The main goal of this project is to explore how semantic surprisal of a new event in a given sentence context modulates the formation and retrieval of episodic memories. Our key assumptions are (i) that semantically incongruent and congruent events differ in their expectedness during online comprehension, (ii) that the ensuing semantic surprisal is a key determinant for the formation of new episodic memories and (iii) that events differing in semantic surprisal affect memory formation by different mechanisms. We plan to use behavioural and event-related brain potential (ERP) measures to explore how different aspects of semantic congruency modulate memory formation. We plan to carry out combined ERP and memory experiments to address the following main research questions: (1) Do different forms of semantic surprisal affect memory formation by the same or by different mechanisms? (2) Does semantic surprisal not only modulate the way events are encoded but also affect how events are subsequently remembered? (3) Can the mnemonic consequences of semantic surprisal be generalized to tests of implicit memory? (4) Does new fictional knowledge support the formation of new memories in a similar way as previously established world knowledge does? (5) How do contextual factors influence the effects of semantic surprisal on memory formation and retrieval?
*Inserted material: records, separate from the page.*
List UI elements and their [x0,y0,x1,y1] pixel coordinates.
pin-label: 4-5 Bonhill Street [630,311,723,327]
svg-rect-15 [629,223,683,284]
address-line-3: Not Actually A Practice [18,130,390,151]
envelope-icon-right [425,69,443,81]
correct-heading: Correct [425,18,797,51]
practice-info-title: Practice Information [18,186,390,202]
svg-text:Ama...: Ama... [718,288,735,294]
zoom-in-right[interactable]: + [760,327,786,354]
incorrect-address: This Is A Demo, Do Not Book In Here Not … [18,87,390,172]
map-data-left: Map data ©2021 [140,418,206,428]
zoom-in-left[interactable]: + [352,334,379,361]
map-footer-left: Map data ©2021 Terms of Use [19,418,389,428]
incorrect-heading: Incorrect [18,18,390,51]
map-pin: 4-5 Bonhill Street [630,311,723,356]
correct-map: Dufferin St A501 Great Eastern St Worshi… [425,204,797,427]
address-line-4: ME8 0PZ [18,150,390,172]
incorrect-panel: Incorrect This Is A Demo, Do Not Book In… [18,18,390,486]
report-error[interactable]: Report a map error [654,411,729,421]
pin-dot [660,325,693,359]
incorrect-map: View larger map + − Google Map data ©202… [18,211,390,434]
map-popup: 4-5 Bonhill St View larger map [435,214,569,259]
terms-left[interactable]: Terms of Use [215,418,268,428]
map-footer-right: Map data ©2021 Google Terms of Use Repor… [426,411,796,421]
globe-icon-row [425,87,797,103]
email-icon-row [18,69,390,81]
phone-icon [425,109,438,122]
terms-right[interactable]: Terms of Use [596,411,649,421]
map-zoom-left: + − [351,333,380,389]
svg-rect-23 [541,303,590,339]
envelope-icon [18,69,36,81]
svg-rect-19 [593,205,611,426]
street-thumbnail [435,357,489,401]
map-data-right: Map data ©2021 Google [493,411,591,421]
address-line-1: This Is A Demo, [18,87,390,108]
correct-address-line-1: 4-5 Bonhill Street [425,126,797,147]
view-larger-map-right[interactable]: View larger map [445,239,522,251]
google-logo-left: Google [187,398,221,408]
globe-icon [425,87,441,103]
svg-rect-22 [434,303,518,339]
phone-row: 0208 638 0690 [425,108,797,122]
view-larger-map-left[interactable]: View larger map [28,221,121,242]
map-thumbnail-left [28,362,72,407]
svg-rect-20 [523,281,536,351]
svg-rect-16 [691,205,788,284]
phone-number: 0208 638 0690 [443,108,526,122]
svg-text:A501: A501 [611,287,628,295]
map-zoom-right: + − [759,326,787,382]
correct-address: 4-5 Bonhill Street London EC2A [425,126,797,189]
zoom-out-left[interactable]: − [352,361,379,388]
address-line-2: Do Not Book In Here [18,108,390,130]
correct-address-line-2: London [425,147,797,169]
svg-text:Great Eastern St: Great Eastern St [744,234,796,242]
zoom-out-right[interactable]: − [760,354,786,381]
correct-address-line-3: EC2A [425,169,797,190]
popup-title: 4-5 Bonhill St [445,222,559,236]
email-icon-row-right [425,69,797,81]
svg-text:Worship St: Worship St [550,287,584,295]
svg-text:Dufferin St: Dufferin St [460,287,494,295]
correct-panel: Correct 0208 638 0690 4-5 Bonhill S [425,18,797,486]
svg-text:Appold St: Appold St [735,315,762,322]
By illuminating the mnemonic consequences of semantic surprisal the project aims to bridge
the gap between experimental research on memory and psycholinguistic research.

Two PhD Students (TV-L 13 65%): Candidates for these two positions should have a master degree in psychology, psycholinguistics or a related discipline. Experience with psychophysiological methods (ideally ERP), experimental psychological or psycholinguistic research and a good background in statistical analyses is expected. As the experiments will be conducted in German, good German language skills are necessary.

Starting date: August 1st 2018 (or later)

Project A7: Controlling Information Density in Discourse Generation
PIs: Alexander Koller, Jörg Hoffmann

The aim of this project is to develop a system that generates instructions in the context of the computer game “Minecraft”. In generating technical instructions, it is essential to strike a balance between communicative risk and communicative efficiency: The speaker would like to help the listener get the job done quickly (efficiency), but needs to ensure that the listener can also reliably understand these instructions (risk avoidance). We will develop a probabilistic model of a rational listener, who interprets an utterance by updating a prior probability distribution over what the speaker may have meant. We will define communicative risk and efficiency in these terms, and develop a natural language generation (NLG) system for Minecraft instruction videos which balances efficiency and risk and brings together methods from chart-based sentence generation and AI planning.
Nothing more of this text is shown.